Keyfact-Based Information Retrieval System

Mi Seon Jun,
Se Young Park

System Software Department
Electronics and Telecommunications Research Institute
TaeJon, Korea
{msjun, sypark}@computer.etri.re.kr

Abstract

This paper describes a new automatic indexing method for Korean texts using the keyfact includes simple syntactic relations between adjacent words suitable for agglutinative languages, especially for Korean. We present the construction rules to compose keyfacts as indexing terms. The keyfact is defined a relevant pair controlled by predefined keyfact rules and is expressed in [head word, dependent word]. This method simplifies processing of compound noun, noun phrase, verb phrase and adjective phrase. By applying the keyfact concept, our system has raised the precision ratio of indexing terms.

Keywords

Relevant pair, syntactic relation, compound noun, noun phrase, adjective phrase, keyfact rules.

1 Introduction

Recently some information retrieval(IR) systems provide natural language text or natural language query processing mode for end-users who don't know knowledge and method about system usage than retrieval experts who is proficient in indexing vocabulary. Practically the systems adopt keyword indexing method almost. The keyword is includes compound word as well as single word. The nouns and compound nouns are the most important elements for representing a fact in a natural language sentence. However besides these keywords, verb and adjective have an important role in a sentence[7,8]. Peoples use verb/adjective to represent act/state as well as things within a sentence[3,5]. If there are not any syntactic relations between keywords, wrong combination of keywords cause retrieval of irrelevant documents and omission of relevant documents. In Korean there are too much inflected forms of adjective and verb. People uses single concept, link, role indicators, relators, and composition order as methods to represent syntactic relations between words. Practically some part of the role indicators and relators include semantic relations than syntactic relations and there are semantic components in it. In this paper, we take account of IRS, exclude semantic components and complex syntactic relations. Instead we find head word(noun) and dependent word(noun, adjective, verb) pair by using keyfact construction rules. The rules have maximum 6 window size without considering position of function words at present.
In the following sections, we (1) describe problems of keyword indexing; (2) observe the keyfact concept; (3) show how the keyfact can be extracted; (4) show keyfact generation result; and (5) make suggestions for future research.

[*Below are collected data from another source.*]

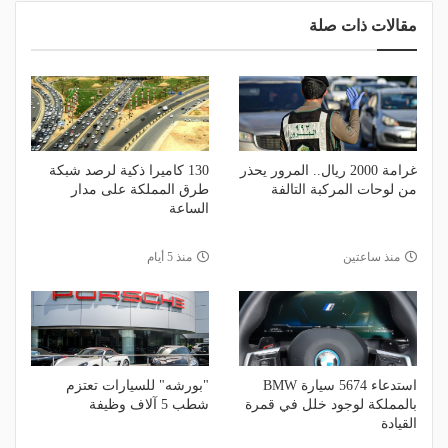
مقالات ذات صلة
غرامة 2000 ريال.. المرور يحذر
130 كاميرا ذكية لرصد شبكة
من لوحات المركبة التالفة
طرق المملكة على مدار
الساعة
منذ ساعتين
منذ 5 أيام
استدعاء 5674 سيارة BMW
"بورشه" للسيارات تعتزم
بالمملكة لوجود خلل في قمرة
شطب 5 آلاف وظيفة
القيادة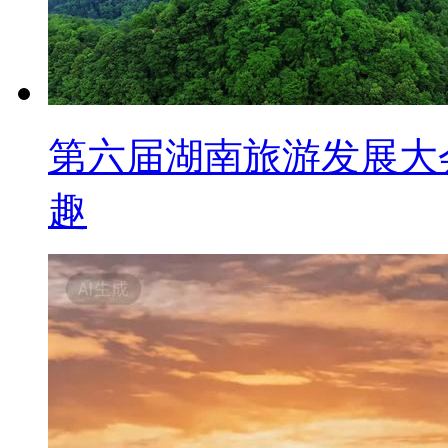
第六届湖南旅游发展大
趣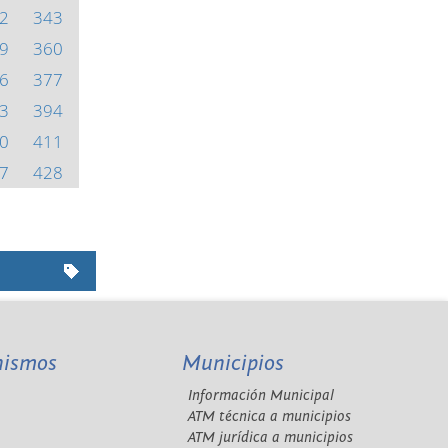
2
343
9
360
6
377
3
394
0
411
7
428
nismos
Municipios
Información Municipal
A
ATM técnica a municipios
ATM jurídica a municipios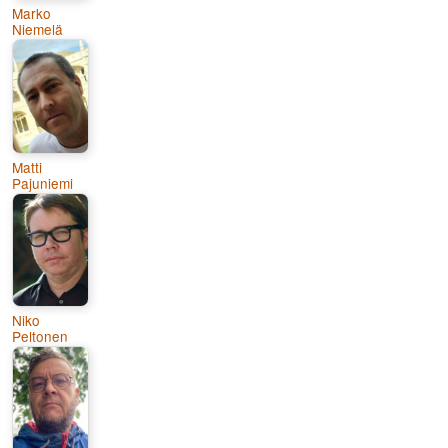
Marko
Niemelä
Matti
Pajuniemi
Niko
Peltonen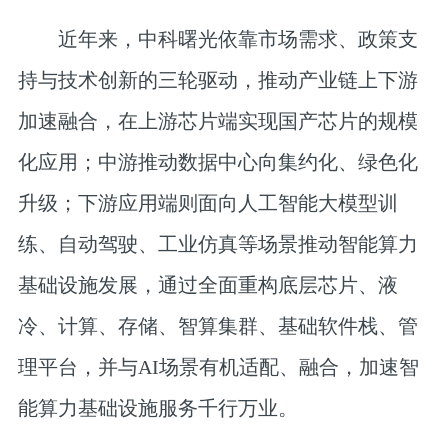
近年来，中科曙光依靠市场需求、政策支
持与技术创新的三轮驱动，推动产业链上下游
加速融合，在上游芯片端实现国产芯片的规模
化应用；中游推动数据中心向集约化、绿色化
升级；下游应用端则面向人工智能大模型训
练、自动驾驶、工业仿真等场景推动智能算力
基础设施发展，通过全面重构底层芯片、液
冷、计算、存储、智算集群、基础软件栈、管
理平台，并与AI场景有机适配、融合，加速智
能算力基础设施服务千行万业。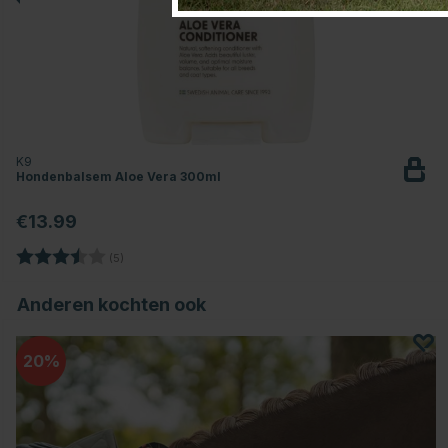
K9
Hondenbalsem Aloe Vera 300ml
€13.99
Beoordeling:
3.8 uit 5 sterren
(5)
Anderen kochten ook
20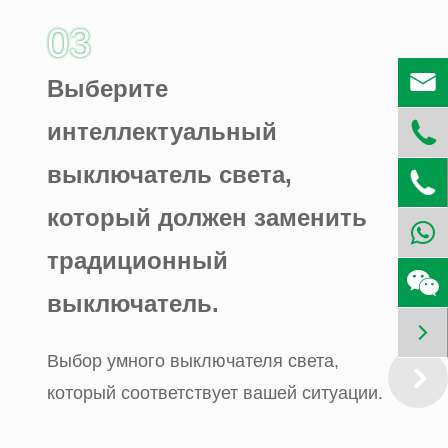
03

Выберите
интеллектуальный

выключатель света,

который должен заменить
традиционный
выключатель.

Выбор умного выключателя света,
который соответствует вашей ситуации.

2 Problem of keyword indexing

We aim at high precision using keyfact-based index terms. Controlled vocabularies enhance precision ratio because of resolving of homonym and reduce the indexing file size. But it is required that the cost of maintenance of thesaurus and human efforts. And there is inconsistency of indexing. The inconsistency of indexing exists even when a people indexed a same document at the different time as well as when two different peoples indexed a same document. Controlled vocabulary cannot deal with the problems quickly when new vocabulary and concept come into being in a branch of learning. Because new vocabulary does not added to revised edition of thesaurus until it is estimated and applied enough. And it is impossible to enumerate all sub-concepts about a concept.
There are many problems when we use uncontrolled indexing language, that is, natural language. It is caused by synonymy, homonym, semantic ambiguity, contextual ambiguity, and impossible hierarchical retrieval , etc. In case of information retrieval system for Korean, Because Korean has an advancement of postposition, the simple IR system assigns nouns or compound nouns as index terms by using only postposition lexicon without morphological analysis. Recently, it is customary to use compound words as well as single words as indexing terms for the representation of natural language text. The two units have the relative merits. Indexing based on single word unit degrade precision and large indexing file size. It is possible to retrieve user's information need even when user can't remember the whole term about something. In case of compound word unit, in the previous IR systems, possessive postposition 'of()' was processed by using heuristic rules at the stage of the syntactic analysis after decomposing a noun and postposition at the stage of the morphological analysis. It has some problems as follows. Ideal system must assign compound word "information retrieval()" as indexing terms by manipulating various expressions such as "about information retrieval()", "retrieval of information()", "retrieval about information()", "retrieve information()", "retrieved information()", etc. Errorous combination of keywords such as "retrieved information" cause retrieve irrelevant documents, because two words 'information' and 'retrieval' can be out of order,. By composing two or more words simply, simple system can't represent the same concept as phrase using above various syntax. It is more difficult to control contextual ambiguity[9]. As you can see the above examples, there are many problems which can not be solved by existing simple phrase unit. To solve the problems, it is necessary to represent syntactic relations effectively.
To represent syntactic relations between keywords, role indicator and link can be used. For example a document d1 dealing with the subject about 'harmful poisonous to fish' and a document d2 dealing with the subjct about 'poisonous produced by fish'.
In the case of word combination, 'fish' and 'poisonous' are extracted by index terms. Practically though subjects of two documents are different each other, same words are indexed. To settle problems of erroneous retrieval by the wrong combination of each concept, document number and link added to keyword. The examples are belows.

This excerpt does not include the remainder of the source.